• **Data records**:
☆ ☆ ☆ ☆ ☆ ☆ ☆
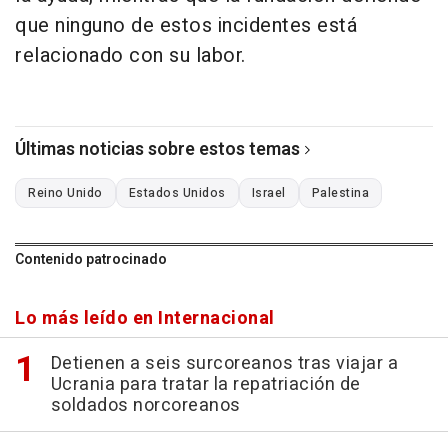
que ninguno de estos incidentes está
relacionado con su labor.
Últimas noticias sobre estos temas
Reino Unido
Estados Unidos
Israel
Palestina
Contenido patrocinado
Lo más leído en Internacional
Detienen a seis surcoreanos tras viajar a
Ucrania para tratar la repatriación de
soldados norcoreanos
☆ ☆ ☆ ☆ ☆ ☆ ☆
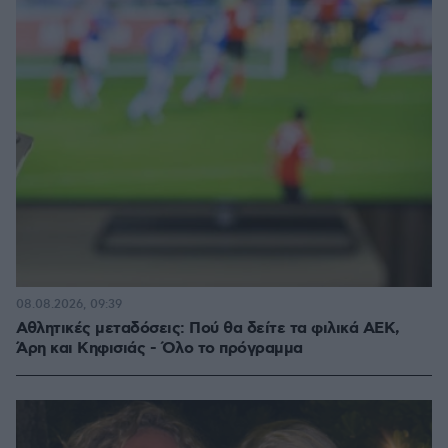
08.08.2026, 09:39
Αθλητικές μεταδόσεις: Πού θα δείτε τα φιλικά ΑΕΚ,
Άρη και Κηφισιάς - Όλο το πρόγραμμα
☆ ☆ ☆ ☆ ☆ ☆ ☆
• **Assignment**: In the entries above, please find the line with "que ninguno de estos incidentes está" and the line with "soldados norcoreanos", then write out exactly those two lines and every line between them, and nothing more.

• **Written response**:
que ninguno de estos incidentes está
relacionado con su labor.
Últimas noticias sobre estos temas
Reino Unido
Estados Unidos
Israel
Palestina
Contenido patrocinado
Lo más leído en Internacional
Detienen a seis surcoreanos tras viajar a
Ucrania para tratar la repatriación de
soldados norcoreanos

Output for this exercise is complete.